WORK TASK: Compute how many lines below contain the word "resistencia" and respond with that number only.

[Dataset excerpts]
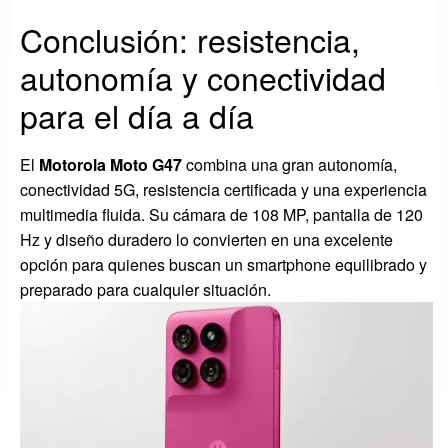
Conclusión: resistencia,
autonomía y conectividad
para el día a día
El
Motorola Moto G47
combina una gran autonomía,
conectividad 5G, resistencia certificada y una experiencia
multimedia fluida. Su cámara de 108 MP, pantalla de 120
Hz y diseño duradero lo convierten en una excelente
opción para quienes buscan un smartphone equilibrado y
preparado para cualquier situación.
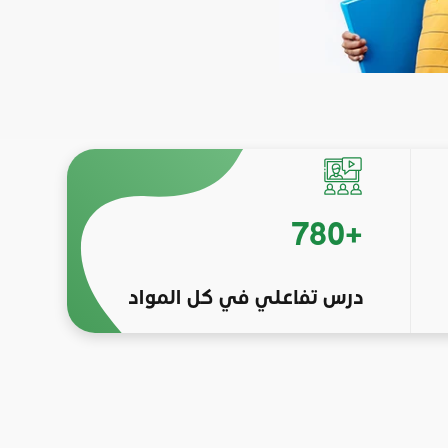
780
+
درس تفاعلي في كل المواد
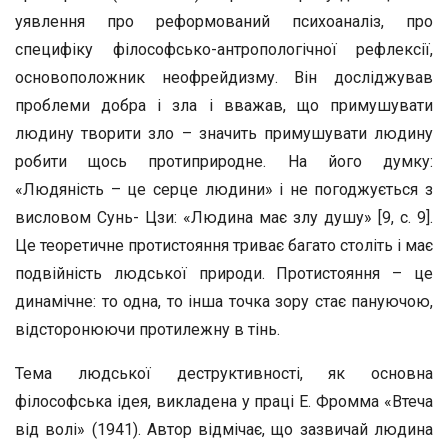
уявлення про реформований психоаналіз, про
специфіку філософсько-антропологічної рефлексії,
основоположник неофрейдизму. Він досліджував
проблеми добра і зла і вважав, що примушувати
людину творити зло – значить примушувати людину
робити щось протиприродне. На його думку:
«Людяність – це серце людини» і не погоджується з
висловом Сунь- Цзи: «Людина має злу душу» [9, с. 9].
Це теоретичне протистояння триває багато століть і має
подвійність людської природи. Протистояння – це
динамічне: то одна, то інша точка зору стає пануючою,
відсторонюючи протилежну в тінь.
Тема людської деструктивності, як основна
філософська ідея, викладена у праці Е. Фромма «Втеча
від волі» (1941). Автор відмічає, що зазвичай людина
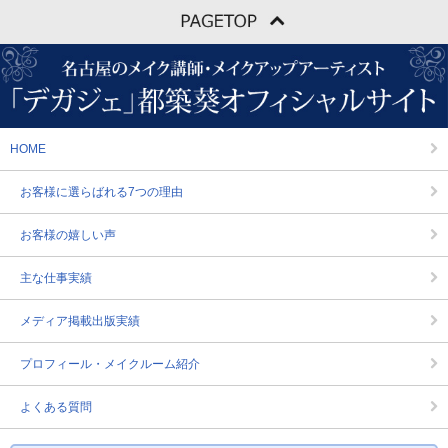
HOME
お客様に選らばれる7つの理由
お客様の嬉しい声
主な仕事実績
メディア掲載出版実績
プロフィール・メイクルーム紹介
よくある質問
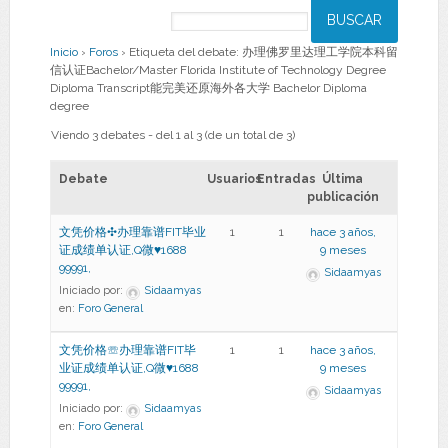
Inicio
›
Foros
›
Etiqueta del debate: 办理佛罗里达理工学院本科留
信认证Bachelor/Master Florida Institute of Technology Degree
Diploma Transcript能完美还原海外各大学 Bachelor Diploma
degree
Viendo 3 debates - del 1 al 3 (de un total de 3)
Debate
Usuarios
Entradas
Última
publicación
文凭价格✣办理靠谱FIT毕业
1
1
hace 3 años,
证成绩单认证,Q微♥1688
9 meses
99991,
Sidaamyas
Iniciado por:
Sidaamyas
en:
Foro General
文凭价格☏办理靠谱FIT毕
1
1
hace 3 años,
业证成绩单认证,Q微♥1688
9 meses
99991,
Sidaamyas
Iniciado por:
Sidaamyas
en:
Foro General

RESULT: 2